# Problem details
Below are some entries. Copy each line in them that holds "膳食纤维".

# The data
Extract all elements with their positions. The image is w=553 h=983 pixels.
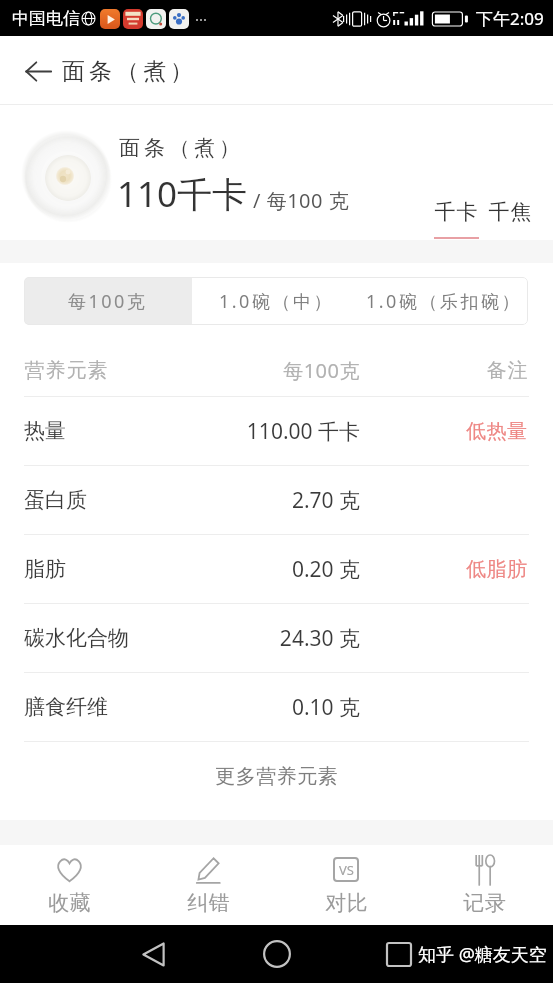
staticText: 1.0碗（中） (219, 289, 334, 314)
button[interactable]: 蛋白质 (0, 466, 553, 534)
staticText: 0.20 克 (0, 555, 360, 584)
button[interactable]: 千焦 (487, 199, 533, 225)
staticText: 110.00 千卡 (0, 417, 360, 446)
staticText: 每100克 (0, 357, 360, 384)
button[interactable]: 收藏 (0, 845, 139, 925)
staticText: 营养元素 (24, 358, 108, 383)
button[interactable]: VS (277, 845, 415, 925)
staticText: 中国电信 (12, 8, 80, 29)
button[interactable]: 1.0碗（中） (192, 277, 360, 325)
staticText: 蛋白质 (24, 487, 87, 513)
button[interactable]: 热量 (0, 397, 553, 465)
staticText: 更多营养元素 (215, 764, 338, 789)
staticText: 低脂肪 (466, 557, 528, 582)
button[interactable]: 1.0碗（乐扣碗） (360, 277, 528, 325)
staticText: 知乎 @糖友天空 (418, 942, 547, 967)
staticText: 面条（煮） (117, 135, 242, 161)
staticText: 24.30 克 (0, 624, 360, 653)
staticText: 备注 (486, 358, 528, 383)
staticText: 0.10 克 (0, 693, 360, 722)
staticText: 每100克 (68, 289, 148, 314)
staticText: 收藏 (48, 890, 91, 916)
button[interactable]: 膳食纤维 (0, 673, 553, 741)
staticText: 纠错 (187, 890, 230, 916)
button[interactable]: 更多营养元素 (0, 742, 553, 811)
staticText: 碳水化合物 (24, 625, 129, 651)
button[interactable]: 脂肪 (0, 535, 553, 603)
staticText: 下午2:09 (476, 7, 544, 30)
button[interactable]: Recent apps (379, 934, 419, 974)
staticText: 对比 (325, 890, 368, 916)
staticText: 低热量 (466, 419, 528, 444)
staticText: 110千卡 (117, 170, 248, 218)
button[interactable]: Back (17, 50, 59, 92)
button[interactable]: 记录 (415, 845, 553, 925)
staticText: 千卡 (434, 199, 478, 225)
button[interactable]: 每100克 (24, 277, 192, 325)
staticText: / 每100 克 (253, 187, 350, 214)
button[interactable]: 碳水化合物 (0, 604, 553, 672)
button[interactable]: Home (257, 934, 297, 974)
button[interactable]: 千卡 (432, 199, 479, 225)
staticText: 膳食纤维 (24, 694, 108, 720)
staticText: ··· (195, 9, 208, 29)
staticText: 面条（煮） (60, 57, 195, 86)
staticText: 记录 (463, 890, 506, 916)
staticText: 热量 (24, 418, 66, 444)
staticText: 千焦 (488, 199, 532, 225)
staticText: VS (339, 861, 354, 879)
staticText: 脂肪 (24, 556, 66, 582)
staticText: 2.70 克 (0, 486, 360, 515)
staticText: 1.0碗（乐扣碗） (366, 289, 522, 314)
button[interactable]: Back (133, 934, 173, 974)
button[interactable]: 纠错 (139, 845, 277, 925)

# Your response
button[interactable]: 膳食纤维 (0, 673, 553, 741)
staticText: 膳食纤维 (24, 694, 108, 720)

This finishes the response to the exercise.